Saya pribadi, dalam usaha saya untuk
menjaga, biasanya saya akan memilih untuk menelan sendiri, duri yang
terkadang tumbuh disetapak perjalanan. Dan yang namanya duri pastilah
sesuatu yang tidak enak untuk ditelan. Karena itu saya butuh waktu untuk
merasakan perihnya lalu membebat luka dijemari dan kaki saya atau
meneteskan obat pada tenggorokan saya yang hancur saat tadi tengah
menelannya.
Yaaa.., saya butuh waktu untuk diam seorang
diri. Biarkan saya berkonsentrasi untuk meredakan sakit ini. Sekali
lagi. Saya butuh waktu untuk diam seorang diri.
Karena
saya masih berstatus manusia biasa. Belum ada sedikit pun tanda-tanda
bahwa akan tumbuh sayap dari balik punggung ini. Belum, saya belum dan
tidak akan pernah berubah menjadi malaikat. Saya masih manusia biasa dan
bukan malaikat yang cukup hanya dengan seulas senyum, sudah dapat
menanggalkan segala sesak didalam dada.
Tolong.., pahami keterbatasan saya.
Namun
seberapa pun saya berteriak, tampaknya saya yang harus kembali menelan
suara saya sendiri. Saya yang harus lebih giat memupuk pemahaman
diladang hati saya sendiri. Bahwa mereka juga masih sama dengan saya,
bahwa dibalik punggung mereka pun belum tumbuh sayap seperti malaikat.

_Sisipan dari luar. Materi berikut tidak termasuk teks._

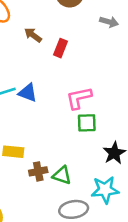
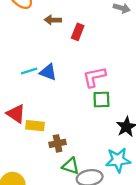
brown arrow: (33, 35) -> (53, 20), turned -35
green triangle: (62, 175) -> (71, 166), moved

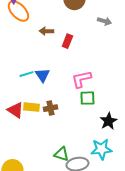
blue triangle: (48, 72) -> (42, 75), turned 35
yellow rectangle: (35, 126) -> (31, 107), moved
brown cross: (58, 143) -> (50, 108), moved

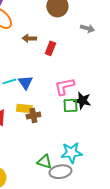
yellow rectangle: (31, 107) -> (24, 109), moved
black star: (108, 121) -> (83, 101), moved, turned -30
cyan star: (101, 149) -> (71, 153), moved

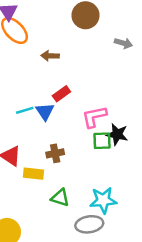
red rectangle: (50, 48) -> (61, 94), moved, turned 32
yellow rectangle: (24, 109) -> (34, 174), moved
green triangle: (44, 162) -> (60, 198), moved

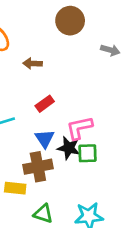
blue triangle: (45, 112) -> (45, 139), moved
black star: (117, 134) -> (69, 148), moved
brown cross: (55, 153) -> (38, 167), size x1.5

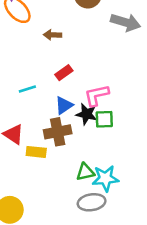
gray arrow: (110, 50) -> (126, 22), size x1.6
blue triangle: (45, 139) -> (64, 105), turned 30
green triangle: (43, 214) -> (85, 172), moved, turned -30

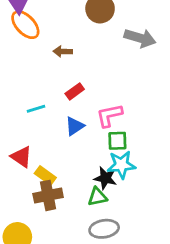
black star: (87, 114) -> (105, 178), moved
brown cross: (58, 132) -> (48, 195), moved
yellow rectangle: (36, 152) -> (45, 175), turned 30
cyan star: (105, 178) -> (121, 165), moved

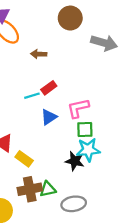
cyan line: (36, 109) -> (32, 96), moved
brown cross: (48, 195) -> (30, 189), moved
green triangle: (97, 197) -> (48, 189), moved

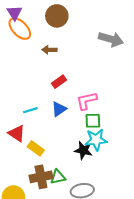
brown circle: (70, 18) -> (57, 16), moved
cyan line: (32, 96) -> (30, 110), moved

Jadi wajar bila mereka tak mendengar, jadi wajar bila mereka tak
mengerti, jadi wajar jika mereka lebih suka mengenakan toga, berjubah
hakim lalu mengetukkan palu dengan serentetan tunduhan dan dakwaan
(buruk) yang hanya terlihat dari kaca mata mereka sendiri. Dan saya pun
harus memahami, bahwa yang namanya manusia sangat wajar jika selalu
berburuk sangka, apalagi hanya kepada seorang manusia seperti saya. Lha
wong Tuhan, yang katanya Maha Segala Maha saja masih sering dicaci maki,
apalagi hanya manusia sekelas Yustina.? Sangat wajar kaleeeee... #glek!
Saya
hanya sering berfikir, bagaimana jika mereka yang berdiri di posisi
saya. Bagaimana jika mereka yang mengenakan sepatu saya, dengan segala
keterbatasan ruang dan waktu namun tidak terbatas hal-hal yang harus
saya rengkuh seorang diri. Ada benang ruwet yang harus saya urai. Ada
lubang yang harus saya tambal. Ada bengkok yang harus saya luruskan. Ada
yang harus saya elus dan ada pula yang harus saya hapus.
Ada
begitu banyak hal yang berebut untuk menjadi urutan pertama yang harus
saya pentingkan dalam kehidupan saya. Lalu ketika satu dua diluar sana
ikut berdesakan untuk menambah panjang daftar urutannya, tidak bolehkah
saya mengabaikannya untuk sementara waktu..? Heiii.., bukankah saya
bukan ibu Semesta, yang memiliki hati begitu luas untuk memeluk semuanya
dalam waktu yang bersamaan. Saya punya keterbatasan dan saya punya
kejenuhan, kelelahan dan juga kebodohan.
Lalu dalam
kondisi yang seperti itu, dalam kondisi pikiran yang penuh sesak dan
berjejal, apakah jika mereka menjadi saya, mereka masih mampu untuk
sekedar berhaha-hihi, bergosip ria, keluh mengeluh dsb? Sementara diri
kita sendiri dalam kondisi lelah yang lumayan parah.
Saya
yang terlahir sebagai orang ARIAN, memang tak pandai berdrama dan
berpura-pura. Saya tak suka dan saya sangat enggan untuk melakukannya
jika hanya untuk basa-basi dan mengambil hati. Saya tidak akan memuji
jika memang tidak ada hal yang bisa saya puji. Karena saya tau, bahwa
pada akhirnya hal itu akan sangat menyakitkan. Namun karena hal ini,
saya seringkali menerima kritik dan cerca yang melebihi pedasnya cabe
yang paling pedas. Tak mengapa, mungkin orang lain yang diluar diri saya
memang membutuhkannya. Dan ketika saya tidak dapat memberikannya kepada
mereka, maka kita secara otomatis berubah menjadi orang yang begitu
jahat dan egois dimatanya. Tak mengapa. Namun sekali lagi, bagaimana
jika mereka yang menjadi saya? Bisa ?
Achhh.., ternyata saya memang basi.
Seperti
kata seseorang didalam sebuah koment nya, bahwa ada pertanyaan yang
tidak membutuhkan jawaban. Yaa, seperti pertanyaan saya diatas tadi.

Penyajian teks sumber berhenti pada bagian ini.